WHAT TO DO
Filter the lines below, copying only those with the string "label".

(Source data)
----
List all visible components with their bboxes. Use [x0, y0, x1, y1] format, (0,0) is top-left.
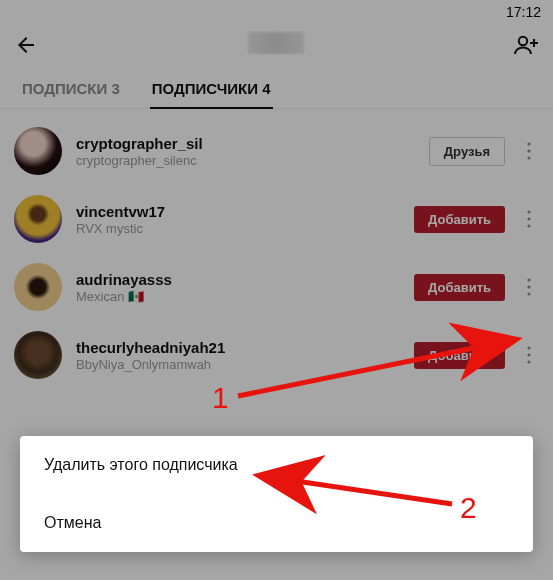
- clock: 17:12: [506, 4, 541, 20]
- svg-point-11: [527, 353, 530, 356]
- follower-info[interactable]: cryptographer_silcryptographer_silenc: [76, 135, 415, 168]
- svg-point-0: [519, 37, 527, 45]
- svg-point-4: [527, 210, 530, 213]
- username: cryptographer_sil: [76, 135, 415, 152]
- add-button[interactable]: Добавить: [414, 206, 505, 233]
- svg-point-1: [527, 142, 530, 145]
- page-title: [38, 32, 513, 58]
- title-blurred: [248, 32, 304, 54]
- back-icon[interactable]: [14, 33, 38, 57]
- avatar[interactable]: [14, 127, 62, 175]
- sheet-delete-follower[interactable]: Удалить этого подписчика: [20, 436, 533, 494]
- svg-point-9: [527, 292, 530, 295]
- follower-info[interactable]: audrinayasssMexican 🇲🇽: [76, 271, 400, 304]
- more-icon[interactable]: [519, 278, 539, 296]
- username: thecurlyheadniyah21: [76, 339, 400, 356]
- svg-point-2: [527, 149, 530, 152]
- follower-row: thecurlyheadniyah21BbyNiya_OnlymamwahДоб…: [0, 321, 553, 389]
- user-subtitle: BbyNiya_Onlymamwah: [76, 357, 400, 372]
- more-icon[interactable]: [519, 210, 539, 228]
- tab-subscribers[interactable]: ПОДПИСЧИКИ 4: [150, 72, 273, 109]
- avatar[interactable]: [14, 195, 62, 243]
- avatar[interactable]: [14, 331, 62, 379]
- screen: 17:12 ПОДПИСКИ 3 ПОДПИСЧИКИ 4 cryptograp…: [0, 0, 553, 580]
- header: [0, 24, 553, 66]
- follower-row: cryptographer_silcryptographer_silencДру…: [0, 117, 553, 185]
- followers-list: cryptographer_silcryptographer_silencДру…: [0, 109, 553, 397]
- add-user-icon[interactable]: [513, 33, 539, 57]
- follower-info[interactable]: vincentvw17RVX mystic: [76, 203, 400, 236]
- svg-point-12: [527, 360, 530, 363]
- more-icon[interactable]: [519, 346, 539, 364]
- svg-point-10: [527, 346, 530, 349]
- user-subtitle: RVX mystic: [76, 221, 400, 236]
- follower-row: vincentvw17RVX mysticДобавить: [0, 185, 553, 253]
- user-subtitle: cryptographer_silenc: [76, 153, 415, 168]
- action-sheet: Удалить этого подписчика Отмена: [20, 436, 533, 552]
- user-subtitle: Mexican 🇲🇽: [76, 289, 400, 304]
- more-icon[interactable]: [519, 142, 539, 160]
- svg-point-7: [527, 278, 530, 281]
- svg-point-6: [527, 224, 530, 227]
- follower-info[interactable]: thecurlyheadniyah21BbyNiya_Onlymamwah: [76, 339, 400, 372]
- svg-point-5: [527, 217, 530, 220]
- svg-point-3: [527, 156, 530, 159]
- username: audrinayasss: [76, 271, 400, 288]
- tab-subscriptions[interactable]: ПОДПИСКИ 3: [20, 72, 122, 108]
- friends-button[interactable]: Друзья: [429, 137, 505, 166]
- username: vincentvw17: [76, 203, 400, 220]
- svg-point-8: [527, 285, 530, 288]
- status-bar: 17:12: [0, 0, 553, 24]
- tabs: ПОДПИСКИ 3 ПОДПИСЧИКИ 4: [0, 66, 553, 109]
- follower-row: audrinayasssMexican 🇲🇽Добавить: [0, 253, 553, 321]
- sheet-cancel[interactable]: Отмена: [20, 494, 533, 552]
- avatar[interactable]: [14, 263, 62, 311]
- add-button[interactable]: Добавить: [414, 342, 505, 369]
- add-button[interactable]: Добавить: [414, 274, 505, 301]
----
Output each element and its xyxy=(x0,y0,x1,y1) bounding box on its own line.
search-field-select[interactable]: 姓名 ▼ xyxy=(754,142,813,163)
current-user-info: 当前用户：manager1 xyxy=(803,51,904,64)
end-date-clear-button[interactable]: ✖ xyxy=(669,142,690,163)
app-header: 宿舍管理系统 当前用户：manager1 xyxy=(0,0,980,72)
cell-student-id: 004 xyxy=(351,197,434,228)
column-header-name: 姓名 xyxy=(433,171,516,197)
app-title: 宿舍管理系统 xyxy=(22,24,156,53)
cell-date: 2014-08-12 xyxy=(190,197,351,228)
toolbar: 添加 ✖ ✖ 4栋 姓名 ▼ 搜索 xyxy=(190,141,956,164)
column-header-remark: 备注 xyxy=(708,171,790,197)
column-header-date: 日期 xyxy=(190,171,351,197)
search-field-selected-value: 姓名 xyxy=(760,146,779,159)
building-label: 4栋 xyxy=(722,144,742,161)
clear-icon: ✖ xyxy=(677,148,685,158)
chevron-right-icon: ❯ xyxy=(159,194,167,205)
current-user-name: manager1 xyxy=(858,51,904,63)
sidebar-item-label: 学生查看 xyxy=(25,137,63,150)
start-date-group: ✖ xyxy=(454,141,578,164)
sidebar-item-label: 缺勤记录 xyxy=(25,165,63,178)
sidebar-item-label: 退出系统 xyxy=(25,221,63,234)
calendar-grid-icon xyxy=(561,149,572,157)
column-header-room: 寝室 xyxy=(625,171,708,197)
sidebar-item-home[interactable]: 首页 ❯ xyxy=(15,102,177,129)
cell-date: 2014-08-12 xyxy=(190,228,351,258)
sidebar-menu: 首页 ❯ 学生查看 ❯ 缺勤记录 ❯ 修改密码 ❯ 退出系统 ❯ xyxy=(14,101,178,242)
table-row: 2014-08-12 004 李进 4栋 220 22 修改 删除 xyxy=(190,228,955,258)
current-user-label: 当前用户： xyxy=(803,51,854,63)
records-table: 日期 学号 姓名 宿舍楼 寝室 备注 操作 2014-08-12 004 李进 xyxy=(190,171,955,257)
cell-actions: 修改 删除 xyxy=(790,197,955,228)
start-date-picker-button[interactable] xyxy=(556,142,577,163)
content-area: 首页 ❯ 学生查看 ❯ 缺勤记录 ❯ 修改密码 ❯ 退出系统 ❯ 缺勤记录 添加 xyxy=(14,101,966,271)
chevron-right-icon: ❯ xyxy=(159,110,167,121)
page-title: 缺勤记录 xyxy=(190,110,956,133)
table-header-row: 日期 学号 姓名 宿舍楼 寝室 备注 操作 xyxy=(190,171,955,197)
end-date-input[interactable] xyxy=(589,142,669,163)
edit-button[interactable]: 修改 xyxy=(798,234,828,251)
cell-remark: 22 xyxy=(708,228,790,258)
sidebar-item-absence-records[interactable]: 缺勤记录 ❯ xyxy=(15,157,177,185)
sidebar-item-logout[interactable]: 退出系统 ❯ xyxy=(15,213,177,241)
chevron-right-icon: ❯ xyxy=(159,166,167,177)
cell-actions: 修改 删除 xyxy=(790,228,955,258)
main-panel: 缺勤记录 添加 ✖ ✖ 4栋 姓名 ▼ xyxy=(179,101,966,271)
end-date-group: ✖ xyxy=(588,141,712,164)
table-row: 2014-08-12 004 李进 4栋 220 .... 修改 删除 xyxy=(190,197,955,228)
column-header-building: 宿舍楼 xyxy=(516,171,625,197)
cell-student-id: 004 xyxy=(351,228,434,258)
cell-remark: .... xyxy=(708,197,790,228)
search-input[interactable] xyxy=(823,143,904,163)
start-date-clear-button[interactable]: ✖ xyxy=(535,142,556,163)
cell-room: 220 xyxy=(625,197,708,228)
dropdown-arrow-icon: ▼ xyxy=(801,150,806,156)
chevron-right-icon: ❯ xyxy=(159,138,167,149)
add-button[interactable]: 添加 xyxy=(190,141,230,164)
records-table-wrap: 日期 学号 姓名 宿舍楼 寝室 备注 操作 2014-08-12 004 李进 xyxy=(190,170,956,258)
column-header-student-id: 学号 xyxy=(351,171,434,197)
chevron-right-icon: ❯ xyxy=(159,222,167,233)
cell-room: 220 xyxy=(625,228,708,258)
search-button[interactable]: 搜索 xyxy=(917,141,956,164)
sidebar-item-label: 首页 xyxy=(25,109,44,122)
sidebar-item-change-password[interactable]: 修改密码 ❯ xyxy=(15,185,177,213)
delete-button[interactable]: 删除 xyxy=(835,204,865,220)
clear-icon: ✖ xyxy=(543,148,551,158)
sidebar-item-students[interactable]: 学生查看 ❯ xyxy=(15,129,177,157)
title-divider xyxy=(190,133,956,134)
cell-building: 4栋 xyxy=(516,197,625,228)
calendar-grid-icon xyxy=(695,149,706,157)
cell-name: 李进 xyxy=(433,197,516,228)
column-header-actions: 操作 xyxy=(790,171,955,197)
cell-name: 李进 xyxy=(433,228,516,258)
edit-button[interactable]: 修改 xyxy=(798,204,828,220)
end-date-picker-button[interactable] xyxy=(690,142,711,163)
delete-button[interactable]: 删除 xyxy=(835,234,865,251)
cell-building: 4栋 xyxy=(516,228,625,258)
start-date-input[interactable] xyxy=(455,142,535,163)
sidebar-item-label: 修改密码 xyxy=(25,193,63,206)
----
ANSWER FOR THIS EXERCISE
building-label: 4栋 xyxy=(722,144,742,161)
sidebar-item-label: 学生查看 xyxy=(25,137,63,150)
sidebar-item-label: 缺勤记录 xyxy=(25,165,63,178)
sidebar-item-label: 退出系统 xyxy=(25,221,63,234)
current-user-label: 当前用户： xyxy=(803,51,854,63)
sidebar-item-label: 首页 xyxy=(25,109,44,122)
sidebar-item-label: 修改密码 xyxy=(25,193,63,206)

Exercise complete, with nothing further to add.